(Collected data)
※ ※ ※

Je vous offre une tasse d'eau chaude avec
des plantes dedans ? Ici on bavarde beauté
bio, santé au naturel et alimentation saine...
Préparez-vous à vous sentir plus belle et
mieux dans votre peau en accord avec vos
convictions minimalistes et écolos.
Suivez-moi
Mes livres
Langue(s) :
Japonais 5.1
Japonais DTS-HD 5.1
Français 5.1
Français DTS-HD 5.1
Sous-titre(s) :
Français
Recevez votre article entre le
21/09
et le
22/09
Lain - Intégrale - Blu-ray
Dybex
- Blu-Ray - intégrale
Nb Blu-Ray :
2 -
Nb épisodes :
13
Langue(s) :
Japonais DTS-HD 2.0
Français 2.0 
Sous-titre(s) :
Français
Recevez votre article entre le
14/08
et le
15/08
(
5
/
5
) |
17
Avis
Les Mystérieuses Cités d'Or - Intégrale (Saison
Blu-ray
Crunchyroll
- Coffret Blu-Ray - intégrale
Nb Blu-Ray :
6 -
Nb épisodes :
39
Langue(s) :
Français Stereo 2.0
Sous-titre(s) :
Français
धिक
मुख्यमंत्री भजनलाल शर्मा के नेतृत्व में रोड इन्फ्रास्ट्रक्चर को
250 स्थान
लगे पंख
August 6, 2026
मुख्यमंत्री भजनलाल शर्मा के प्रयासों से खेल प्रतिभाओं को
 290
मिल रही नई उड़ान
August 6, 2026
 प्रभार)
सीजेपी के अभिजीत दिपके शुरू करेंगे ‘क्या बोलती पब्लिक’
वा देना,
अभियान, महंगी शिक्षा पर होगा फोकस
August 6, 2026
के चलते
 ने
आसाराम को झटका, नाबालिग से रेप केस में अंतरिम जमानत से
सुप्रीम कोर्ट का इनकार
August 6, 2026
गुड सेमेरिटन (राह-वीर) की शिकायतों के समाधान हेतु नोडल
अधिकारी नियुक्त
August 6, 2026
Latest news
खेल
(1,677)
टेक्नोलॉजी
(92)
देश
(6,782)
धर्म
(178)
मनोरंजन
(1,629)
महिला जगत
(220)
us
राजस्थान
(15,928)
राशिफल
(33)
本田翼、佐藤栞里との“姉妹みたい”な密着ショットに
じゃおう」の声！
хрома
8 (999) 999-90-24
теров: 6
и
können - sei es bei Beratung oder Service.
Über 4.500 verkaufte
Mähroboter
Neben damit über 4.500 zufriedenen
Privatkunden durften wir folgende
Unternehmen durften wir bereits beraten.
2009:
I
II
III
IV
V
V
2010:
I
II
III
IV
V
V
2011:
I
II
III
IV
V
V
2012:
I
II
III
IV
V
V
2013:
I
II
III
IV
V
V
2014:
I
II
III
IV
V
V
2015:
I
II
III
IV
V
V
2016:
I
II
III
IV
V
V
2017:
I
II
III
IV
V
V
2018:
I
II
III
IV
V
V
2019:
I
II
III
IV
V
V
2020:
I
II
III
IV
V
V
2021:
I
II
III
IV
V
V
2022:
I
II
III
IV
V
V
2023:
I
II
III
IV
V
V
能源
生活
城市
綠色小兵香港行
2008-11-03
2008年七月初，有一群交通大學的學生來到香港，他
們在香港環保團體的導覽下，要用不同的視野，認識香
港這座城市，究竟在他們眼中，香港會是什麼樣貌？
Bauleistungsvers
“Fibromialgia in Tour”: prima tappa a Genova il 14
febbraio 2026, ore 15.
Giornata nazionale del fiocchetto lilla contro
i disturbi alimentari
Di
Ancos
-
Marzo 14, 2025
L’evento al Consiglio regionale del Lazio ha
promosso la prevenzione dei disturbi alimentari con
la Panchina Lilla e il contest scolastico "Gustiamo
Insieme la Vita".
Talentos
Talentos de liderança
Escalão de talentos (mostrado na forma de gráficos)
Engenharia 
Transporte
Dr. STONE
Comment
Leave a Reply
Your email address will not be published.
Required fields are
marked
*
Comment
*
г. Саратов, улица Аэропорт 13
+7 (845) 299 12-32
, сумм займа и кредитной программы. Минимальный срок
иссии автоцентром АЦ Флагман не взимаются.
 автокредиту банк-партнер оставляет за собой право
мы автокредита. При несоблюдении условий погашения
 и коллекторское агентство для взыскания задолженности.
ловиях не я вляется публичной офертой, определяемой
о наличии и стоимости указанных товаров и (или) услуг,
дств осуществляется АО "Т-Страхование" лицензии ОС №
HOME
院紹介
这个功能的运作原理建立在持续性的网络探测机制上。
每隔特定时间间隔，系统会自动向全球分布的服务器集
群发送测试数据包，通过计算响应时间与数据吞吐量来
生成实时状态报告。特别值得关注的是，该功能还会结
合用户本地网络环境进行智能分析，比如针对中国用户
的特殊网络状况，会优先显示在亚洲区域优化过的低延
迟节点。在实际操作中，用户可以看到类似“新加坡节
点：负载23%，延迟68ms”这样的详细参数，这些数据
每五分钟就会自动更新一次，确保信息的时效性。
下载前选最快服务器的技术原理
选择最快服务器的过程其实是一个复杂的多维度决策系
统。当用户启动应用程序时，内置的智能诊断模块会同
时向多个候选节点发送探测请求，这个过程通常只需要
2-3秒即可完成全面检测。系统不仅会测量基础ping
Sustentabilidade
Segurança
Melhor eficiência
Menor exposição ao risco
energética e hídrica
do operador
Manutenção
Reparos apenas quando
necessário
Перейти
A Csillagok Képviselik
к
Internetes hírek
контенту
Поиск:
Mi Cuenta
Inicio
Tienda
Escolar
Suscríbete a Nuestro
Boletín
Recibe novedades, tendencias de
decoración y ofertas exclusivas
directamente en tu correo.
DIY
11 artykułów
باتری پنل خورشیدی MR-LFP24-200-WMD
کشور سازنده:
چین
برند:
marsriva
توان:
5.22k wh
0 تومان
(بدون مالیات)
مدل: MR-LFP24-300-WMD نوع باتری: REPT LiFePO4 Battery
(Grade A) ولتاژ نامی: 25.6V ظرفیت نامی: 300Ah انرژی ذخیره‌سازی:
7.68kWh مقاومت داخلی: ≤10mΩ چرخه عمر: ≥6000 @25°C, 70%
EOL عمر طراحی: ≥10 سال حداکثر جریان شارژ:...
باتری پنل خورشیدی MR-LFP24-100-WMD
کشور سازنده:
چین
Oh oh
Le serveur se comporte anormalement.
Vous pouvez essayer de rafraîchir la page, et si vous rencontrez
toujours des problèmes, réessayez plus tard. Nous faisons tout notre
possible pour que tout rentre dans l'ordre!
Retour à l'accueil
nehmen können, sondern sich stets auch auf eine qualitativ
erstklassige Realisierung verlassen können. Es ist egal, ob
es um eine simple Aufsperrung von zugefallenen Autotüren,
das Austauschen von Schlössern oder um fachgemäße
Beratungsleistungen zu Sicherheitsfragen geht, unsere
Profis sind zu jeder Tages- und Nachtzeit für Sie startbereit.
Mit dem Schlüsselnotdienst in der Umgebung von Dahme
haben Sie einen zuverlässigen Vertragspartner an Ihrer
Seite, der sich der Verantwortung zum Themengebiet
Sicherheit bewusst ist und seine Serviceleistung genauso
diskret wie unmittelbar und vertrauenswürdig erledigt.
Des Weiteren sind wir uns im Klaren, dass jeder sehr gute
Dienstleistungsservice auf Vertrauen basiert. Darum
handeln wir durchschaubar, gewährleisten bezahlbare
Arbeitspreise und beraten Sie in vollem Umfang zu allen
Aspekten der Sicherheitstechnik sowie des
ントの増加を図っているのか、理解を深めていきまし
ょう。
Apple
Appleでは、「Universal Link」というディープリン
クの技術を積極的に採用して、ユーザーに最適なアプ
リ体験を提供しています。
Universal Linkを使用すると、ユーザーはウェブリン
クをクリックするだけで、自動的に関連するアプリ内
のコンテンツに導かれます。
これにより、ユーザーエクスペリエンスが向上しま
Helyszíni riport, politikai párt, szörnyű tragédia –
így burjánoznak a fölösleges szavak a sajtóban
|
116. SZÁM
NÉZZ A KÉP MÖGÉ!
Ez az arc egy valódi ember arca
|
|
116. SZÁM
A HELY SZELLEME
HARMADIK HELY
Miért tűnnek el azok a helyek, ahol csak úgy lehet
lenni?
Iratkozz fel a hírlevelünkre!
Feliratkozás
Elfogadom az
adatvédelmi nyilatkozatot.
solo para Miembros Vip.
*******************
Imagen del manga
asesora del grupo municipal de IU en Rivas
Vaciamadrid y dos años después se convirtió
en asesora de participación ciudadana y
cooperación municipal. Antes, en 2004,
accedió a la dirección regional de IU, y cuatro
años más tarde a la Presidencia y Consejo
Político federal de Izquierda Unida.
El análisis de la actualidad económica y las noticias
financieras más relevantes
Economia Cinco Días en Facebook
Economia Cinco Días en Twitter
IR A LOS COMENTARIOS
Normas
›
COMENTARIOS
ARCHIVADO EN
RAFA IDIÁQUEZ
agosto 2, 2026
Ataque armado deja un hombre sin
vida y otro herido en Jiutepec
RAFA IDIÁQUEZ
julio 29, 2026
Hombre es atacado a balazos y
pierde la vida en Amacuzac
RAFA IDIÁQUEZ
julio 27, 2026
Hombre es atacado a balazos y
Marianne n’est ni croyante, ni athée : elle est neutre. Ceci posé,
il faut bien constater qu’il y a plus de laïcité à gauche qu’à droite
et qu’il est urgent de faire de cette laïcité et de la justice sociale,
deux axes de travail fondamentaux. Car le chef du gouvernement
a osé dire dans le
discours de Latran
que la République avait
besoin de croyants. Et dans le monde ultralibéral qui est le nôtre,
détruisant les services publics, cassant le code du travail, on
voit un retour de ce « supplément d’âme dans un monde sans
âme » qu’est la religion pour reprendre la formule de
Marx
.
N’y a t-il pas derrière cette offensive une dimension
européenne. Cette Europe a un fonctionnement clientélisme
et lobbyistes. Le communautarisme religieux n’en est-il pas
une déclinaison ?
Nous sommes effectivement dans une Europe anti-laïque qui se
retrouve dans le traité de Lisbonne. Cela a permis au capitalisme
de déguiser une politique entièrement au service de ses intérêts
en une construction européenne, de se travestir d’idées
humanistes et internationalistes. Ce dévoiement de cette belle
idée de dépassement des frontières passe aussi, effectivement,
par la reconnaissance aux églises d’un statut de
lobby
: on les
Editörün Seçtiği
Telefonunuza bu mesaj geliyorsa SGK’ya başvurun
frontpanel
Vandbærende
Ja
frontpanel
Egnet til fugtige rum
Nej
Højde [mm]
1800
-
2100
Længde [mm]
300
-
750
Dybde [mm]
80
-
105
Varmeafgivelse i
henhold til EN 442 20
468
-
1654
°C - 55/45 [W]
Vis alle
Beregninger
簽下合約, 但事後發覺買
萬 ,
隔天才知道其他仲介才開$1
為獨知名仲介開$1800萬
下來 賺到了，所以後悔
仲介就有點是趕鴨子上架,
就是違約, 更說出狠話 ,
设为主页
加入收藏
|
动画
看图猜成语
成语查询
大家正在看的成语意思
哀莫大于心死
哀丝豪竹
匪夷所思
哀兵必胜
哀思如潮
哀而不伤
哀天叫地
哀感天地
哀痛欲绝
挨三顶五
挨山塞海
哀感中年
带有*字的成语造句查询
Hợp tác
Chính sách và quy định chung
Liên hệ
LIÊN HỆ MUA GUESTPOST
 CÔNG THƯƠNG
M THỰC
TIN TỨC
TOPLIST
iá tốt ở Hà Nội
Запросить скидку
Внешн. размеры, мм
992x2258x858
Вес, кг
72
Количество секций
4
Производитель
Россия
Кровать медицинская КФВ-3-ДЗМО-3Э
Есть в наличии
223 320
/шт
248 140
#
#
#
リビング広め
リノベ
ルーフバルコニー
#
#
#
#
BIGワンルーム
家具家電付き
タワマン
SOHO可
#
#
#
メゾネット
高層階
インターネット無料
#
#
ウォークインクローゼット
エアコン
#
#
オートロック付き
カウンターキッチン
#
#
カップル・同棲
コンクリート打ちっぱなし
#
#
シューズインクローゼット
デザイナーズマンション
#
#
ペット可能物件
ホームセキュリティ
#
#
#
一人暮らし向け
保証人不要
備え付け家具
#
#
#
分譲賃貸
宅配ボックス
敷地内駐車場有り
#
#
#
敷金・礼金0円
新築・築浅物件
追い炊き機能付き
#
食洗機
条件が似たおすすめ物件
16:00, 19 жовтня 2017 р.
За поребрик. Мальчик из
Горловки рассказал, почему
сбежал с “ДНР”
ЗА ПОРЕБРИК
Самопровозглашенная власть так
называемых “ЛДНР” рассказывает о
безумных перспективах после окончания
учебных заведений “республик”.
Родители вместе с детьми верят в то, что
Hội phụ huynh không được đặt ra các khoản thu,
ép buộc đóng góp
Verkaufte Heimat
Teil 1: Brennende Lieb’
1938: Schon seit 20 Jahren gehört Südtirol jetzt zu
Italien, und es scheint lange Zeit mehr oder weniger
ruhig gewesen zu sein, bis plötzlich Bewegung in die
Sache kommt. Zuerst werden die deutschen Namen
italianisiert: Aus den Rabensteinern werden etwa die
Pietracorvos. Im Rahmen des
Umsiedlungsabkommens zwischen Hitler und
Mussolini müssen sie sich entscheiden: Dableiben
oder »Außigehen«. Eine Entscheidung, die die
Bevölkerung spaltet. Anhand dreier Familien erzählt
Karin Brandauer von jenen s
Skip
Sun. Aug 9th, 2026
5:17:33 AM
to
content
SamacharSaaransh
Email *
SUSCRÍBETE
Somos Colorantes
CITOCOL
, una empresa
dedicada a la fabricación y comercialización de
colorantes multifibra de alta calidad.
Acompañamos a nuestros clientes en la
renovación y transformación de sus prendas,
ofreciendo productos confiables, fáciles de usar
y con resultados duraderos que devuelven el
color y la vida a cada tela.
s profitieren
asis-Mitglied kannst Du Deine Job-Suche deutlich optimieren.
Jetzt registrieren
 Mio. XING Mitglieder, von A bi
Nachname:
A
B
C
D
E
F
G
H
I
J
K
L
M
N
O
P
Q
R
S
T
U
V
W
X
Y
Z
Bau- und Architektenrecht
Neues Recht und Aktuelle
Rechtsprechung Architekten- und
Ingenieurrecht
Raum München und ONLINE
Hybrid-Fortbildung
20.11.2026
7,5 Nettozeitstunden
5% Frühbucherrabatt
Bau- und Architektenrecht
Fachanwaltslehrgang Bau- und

※ ※ ※

→ TASK: Copy out the lines above word for word, stopping after the line containing "Japonais 5.1".

→ SOLUTION TO THE EXERCISE:
Je vous offre une tasse d'eau chaude avec
des plantes dedans ? Ici on bavarde beauté
bio, santé au naturel et alimentation saine...
Préparez-vous à vous sentir plus belle et
mieux dans votre peau en accord avec vos
convictions minimalistes et écolos.
Suivez-moi
Mes livres
Langue(s) :
Japonais 5.1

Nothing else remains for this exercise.